---------- Records

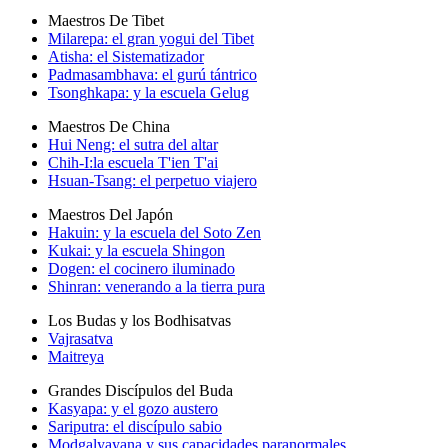
Maestros De Tibet
Milarepa: el gran yogui del Tibet
Atisha: el Sistematizador
Padmasambhava: el gurú tántrico
Tsonghkapa: y la escuela Gelug
Maestros De China
Hui Neng: el sutra del altar
Chih-I:la escuela T'ien T'ai
Hsuan-Tsang: el perpetuo viajero
Maestros Del Japón
Hakuin: y la escuela del Soto Zen
Kukai: y la escuela Shingon
Dogen: el cocinero iluminado
Shinran: venerando a la tierra pura
Los Budas y los Bodhisatvas
Vajrasatva
Maitreya
Grandes Discípulos del Buda
Kasyapa: y el gozo austero
Sariputra: el discípulo sabio
Modgalyayana y sus capacidades paranormales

--------------------

▶ [What you should do]
In the data, how many lines include the string "Tibet"? Reply with only that number.

▶ [Answer to the exercise]
2